When the lead miners had blasted the last few feet of rock and emerged from the wall of the cavern, would they even have been able to see what was down there, seventy feet below? Wouldn’t it just have been a black hole disappearing into the earth? Giant serpents might easily have sprung to mind. Fry looked up. They wouldn’t have been able to see the roof of the cavern, either.

‘What happens when it rains heavily?’ she said. ‘The lake down there floods right up to where we’re standing.’

‘I see.’ She took another step back from the edge.

‘There isn’t enough rain today,’ said the guide. ‘But we get thirty-six inches a year - a million gallons of it on every acre of the hill up there.’

‘What’s further on?’

‘More canal. There used to be the remains of some old boats, though I don’t know if they’re still there. But I told you - there’s no way anyone could get in here, except down the steps.’

Fry watched the task force officers clambering fruitlessly over the rocks and peering down into the green water.
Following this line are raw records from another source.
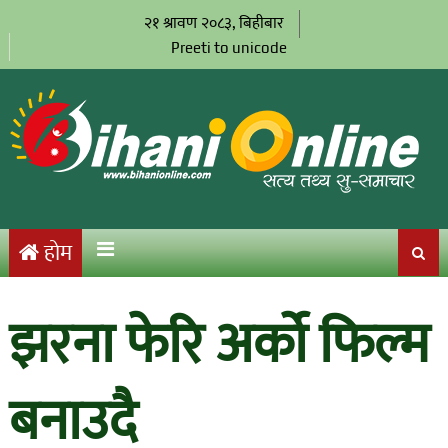
२१ श्रावण २०८३, बिहीबार
Preeti to unicode
होम
झरना फेरि अर्को फिल्म
बनाउदै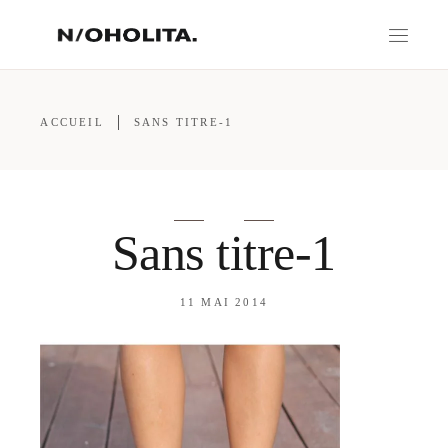
ACCUEIL
SANS TITRE-1
Sans titre-1
11 MAI 2014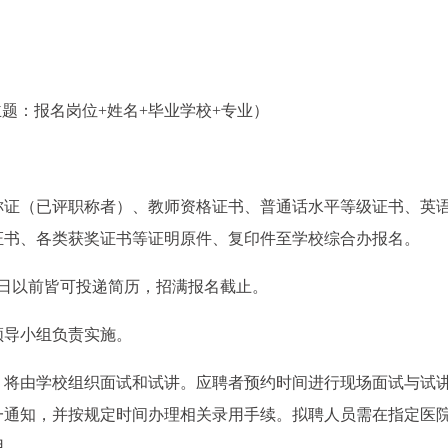
（邮件主题：报名岗位+姓名+毕业学校+专业）
称证（已评职称者）、教师资格证书、普通话水平等级证书、英
证书、各类获奖证书等证明原件、复印件至学校综合办报名。
31日以前皆可投递简历，招满报名截止。
领导小组负责实施。
，将由学校组织面试和试讲。应聘者预约时间进行现场面试与试
一通知，并按规定时间办理相关录用手续。拟聘人员需在指定医
用。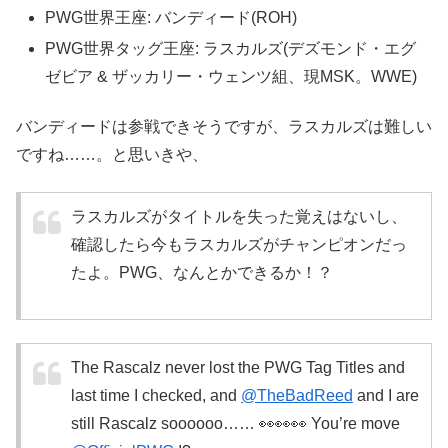
PWG世界王座: バンディード(ROH)
PWG世界タッグ王座: ラスカルズ(デズモンド・エグ
ゼビア & ザッカリー・ウェンツ組、現MSK。WWE)
バンディードは参戦できそうですが、ラスカルズは難しい
ですね……。と思いきや、
ラスカルズがタイトルを失った覚えはないし、
確認したら今もラスカルズがチャンピオンだっ
たよ。PWG、なんとかできるか！？
The Rascalz never lost the PWG Tag Titles and
last time I checked, and
@TheBadReed
and I are
still Rascalz soooooo…… 👀👀👀 You’re move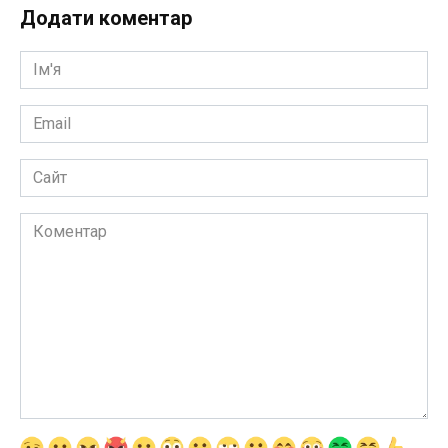
Додати коментар
Ім'я
*
Email
*
Сайт
Коментар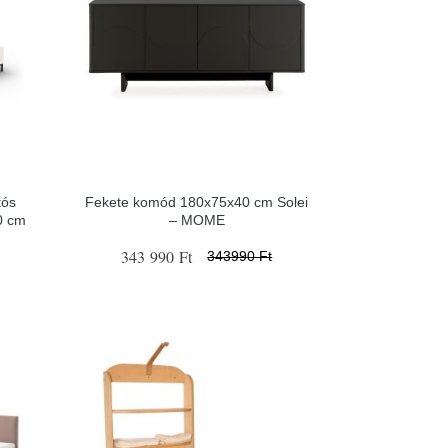
tós
Fekete komód 180x75x40 cm Solei
0 cm
– MOME
343 990 Ft
343990 Ft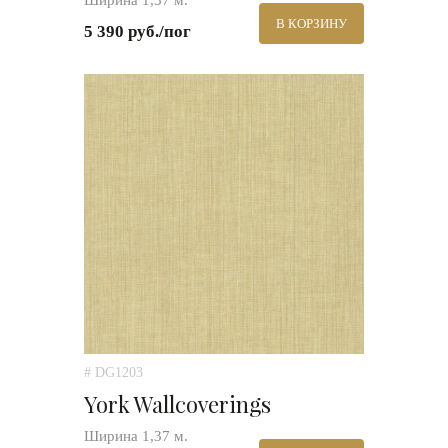
Ширина 1,37 м.
В КОРЗИНУ
5 390 руб./пог
# DG1203
York Wallcoverings
Ширина 1,37 м.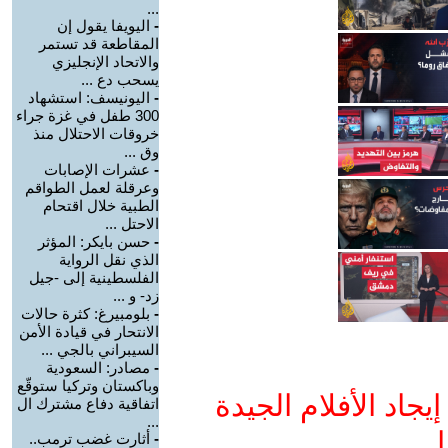
...
-
اليويفا يقول إن
المقاطعة قد تستمر
والاتحاد الإنجليزي
يسحب دع ...
-
اليونيسف: استشهاد
300 طفل في غزة جراء
خروقات الاحتلال منذ
وق ...
-
عشرات الإصابات
وعرقلة لعمل الطواقم
الطبية خلال اقتحام
الاحتل ...
-
حسن بايكر: المؤثر
الذي نقل الرواية
الفلسطينية إلى -جيل
زد- و ...
-
بلومبيرغ: كثرة حالات
الانتحار في قيادة الأمن
السيبراني بالجي ...
-
مصادر: السعودية
وباكستان وتركيا ستوقّع
جاد الأفلام الجيدة
اتفاقية دفاع مشترك ال
...
ا
-
أثارت غضب ترمب..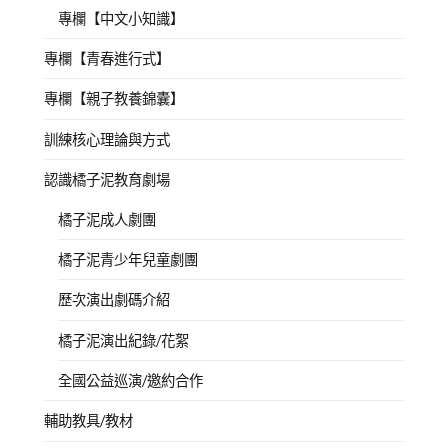
專欄【中文小知識】
專欄【青春進行式】
專欄【親子教養錦囊】
訓練核心理論與方式
認識橘子泥教育劇場
橘子泥成人劇團
橘子泥青少年兒童劇團
歷次演出劇碼介紹
橘子泥演出紀錄/花絮
全國公益巡演/邀約合作
輔助教具/教材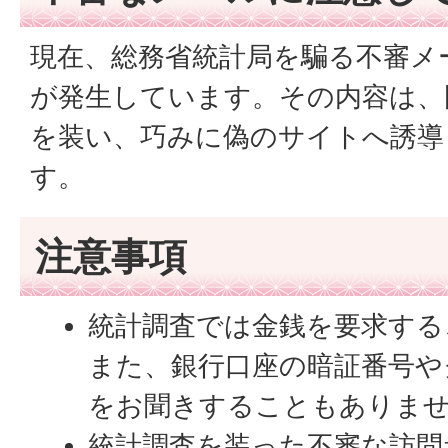
現在、総務省統計局を騙る不審メ
が発生しています。その内容は、
を装い、巧みに偽のサイトへ誘導
す。
注意事項
統計調査では金銭を要求する
また、銀行口座の暗証番号や
をお聞きすることもありま
統計調査を装った不審な訪問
She thought of Ben Cooper, who’d gone to talk to Alistair Page and hadn’t reported back. Now Page was here at Speedwell, so where was Cooper?

She remembered Simon Lowe leaving his aunt’s house in Castleton. Where had Simon been going? She should have asked him, but she had no power to make him tell her. Then she thought of Mansell Quinn finding somewhere to lie up like an injured animal. A dangerous animal.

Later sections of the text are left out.